Ein kleiner Steg lädt dazu ein die Füße nach der Arbeit im Wasser baumeln zu lassen und dem Leben im Teich zuzuschauen. 
Für heuer ist das massive Einbringen von Unterwassserpflanzen angedacht, da die ganze Sache doch noch etwas kahl ist. Auch eine Seerose soll noch rein, die vorhandene ist ein Zwerg und macht wenig kleine Blätter oder Blüten. Sie steht auf 120 cm. Den Sommer über hatte wir 6 __ Frösche, davon haben 1-2 im Teich überwintert.
Was mich stört ist, dass keine umlaufende Stufe vorhanden ist, da war der Bagger leider schneller als ich. Dafür wurde dann ein sehr flacher Zugang in den Teich angelegt, über den man auch in den tiefen Bereich gelangt.
Ausserdem sieht man noch zuviel Folie. 
Das massive Nachpflanzen von Unterwasserpflanzen wird hoffentlich das Fadenalgenproblem lösen.
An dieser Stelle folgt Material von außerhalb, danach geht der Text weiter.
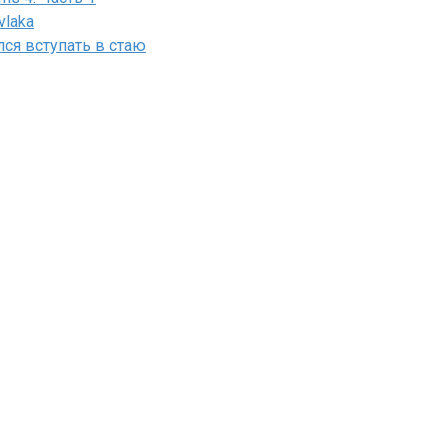
vlaka
лся вступать в стаю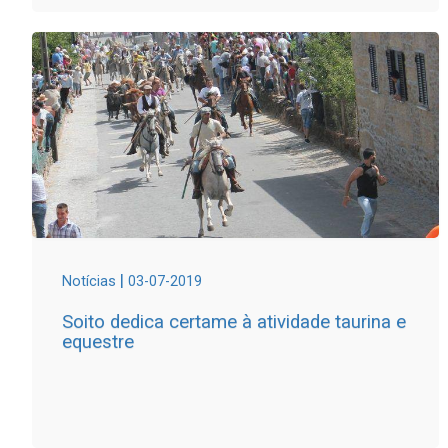
|
Notícias
03-07-2019
Soito dedica certame à atividade taurina e
equestre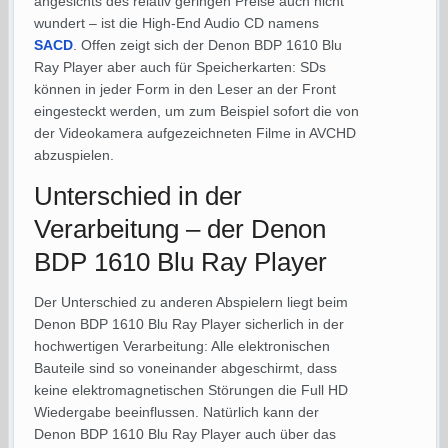
angesichts des relativ geringen Preise auch nicht
wundert – ist die High-End Audio CD namens
SACD
. Offen zeigt sich der Denon BDP 1610 Blu
Ray Player aber auch für Speicherkarten: SDs
können in jeder Form in den Leser an der Front
eingesteckt werden, um zum Beispiel sofort die von
der Videokamera aufgezeichneten Filme in AVCHD
abzuspielen.
Unterschied in der
Verarbeitung – der Denon
BDP 1610 Blu Ray Player
Der Unterschied zu anderen Abspielern liegt beim
Denon BDP 1610 Blu Ray Player sicherlich in der
hochwertigen Verarbeitung: Alle elektronischen
Bauteile sind so voneinander abgeschirmt, dass
keine elektromagnetischen Störungen die Full HD
Wiedergabe beeinflussen. Natürlich kann der
Denon BDP 1610 Blu Ray Player auch über das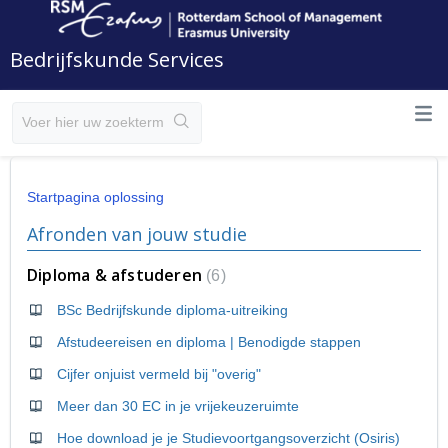
Bedrijfskunde Services
Startpagina oplossing
Afronden van jouw studie
Diploma & afstuderen
6
BSc Bedrijfskunde diploma-uitreiking
Afstudeereisen en diploma | Benodigde stappen
Cijfer onjuist vermeld bij "overig"
Meer dan 30 EC in je vrijekeuzeruimte
Hoe download je je Studievoortgangsoverzicht (Osiris)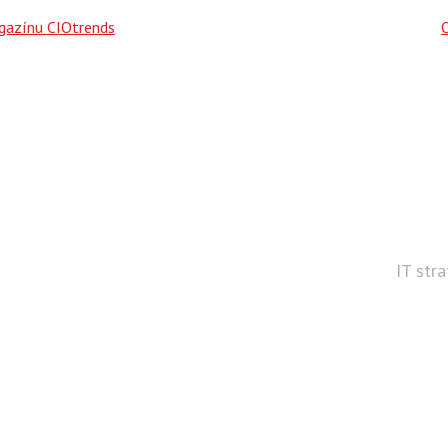
agazínu CIOtrends
IT str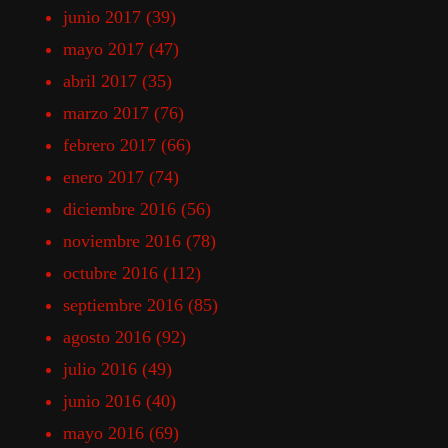
junio 2017
(39)
mayo 2017
(47)
abril 2017
(35)
marzo 2017
(76)
febrero 2017
(66)
enero 2017
(74)
diciembre 2016
(56)
noviembre 2016
(78)
octubre 2016
(112)
septiembre 2016
(85)
agosto 2016
(92)
julio 2016
(49)
junio 2016
(40)
mayo 2016
(69)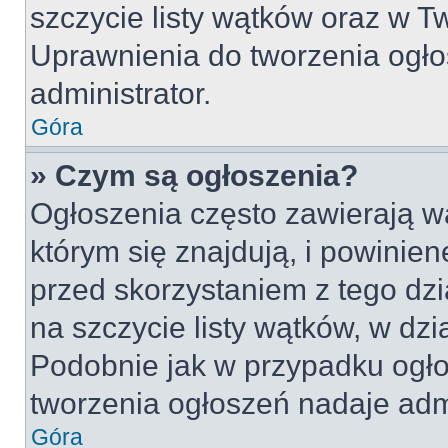
szczycie listy wątków oraz w 
Uprawnienia do tworzenia ogło
administrator.
Góra
» Czym są ogłoszenia?
Ogłoszenia często zawierają w
którym się znajdują, i powinie
przed skorzystaniem z tego dzia
na szczycie listy wątków, w dz
Podobnie jak w przypadku ogło
tworzenia ogłoszeń nadaje admi
Góra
Der Teich wurde mit Trinkwasser erstbefüllt. 
Er liegt südseitig und wird intensiv von der Sonne bestrahlt, deshalb auch der Wunsch nach einer Seerose, die mehr Wasseroberfläche zumacht, aber eben nicht alles und die beherrschbar bleibt.
Soviel mal für jetzt, ich werde bestimmt mit einem Sack voll Fragen hier ankommen, wenn es dann losgeht heuer.
Viele Grüße aus dem tiefen Süden
Jürgen


----------



## Moderlieschenking (18. März 2013)

*AW: Teichbau vom letzten Jahr*

Servus Jürgen,

:willkommen

schön dass Du uns gefunden hast.



> Auch eine Seerose soll noch rein, die vorhandene ist ein Zwerg und macht wenig kleine Blätter oder Blüten. Sie steht auf 120 cm



das ist definitiv zu tief.

Meine Zwergseerosen stehen alle auf 50 cm.

LG Markus


----------



## jolantha (18. März 2013)

*AW: Teichbau vom letzten Jahr*

Hallo Jürgen, 
Bilder, Bilder und nochmals Bilder !!
Wir müssen gucken können, um unsere Ratschläge loszuwerden .
Wenn am Rand noch zu viel Folie sichtbar ist, kannst du das gut mit Ufermatten kaschieren, schützt 
auch gleichzeitig die Folie. 
Da mir die echten Ufermatten zu teuer waren, habe ich Synthetikrasen genommen , gibts in braun grün 
und anthrazit. OHNE Noppen, die lösen sich in Wassser auf. 
Passende Streifen geschnitten, und den Randbereich mit ausgelegt.


----------



## pyro (18. März 2013)

*AW: Teichbau vom letzten Jahr*

Bilder und eine Skizze des Teichs mit eingezeichneten Tiefenzonen würde mich interessieren. Ein Teich mit 60qm Wasseroberfläche, dann nur 1,25m Tiefe und ein Volumen von 13 Kubikmeter sind meiner Meinung schon mal 3 Daten die nicht ideal zusammenpassen.

Seerosen stehen bei mir auf 50 - 90 cm Wassertiefe. 1,2m ist zu tief, da unten ist es zu kalt, zu wenig Licht und das Wachstum wird verhalten sein.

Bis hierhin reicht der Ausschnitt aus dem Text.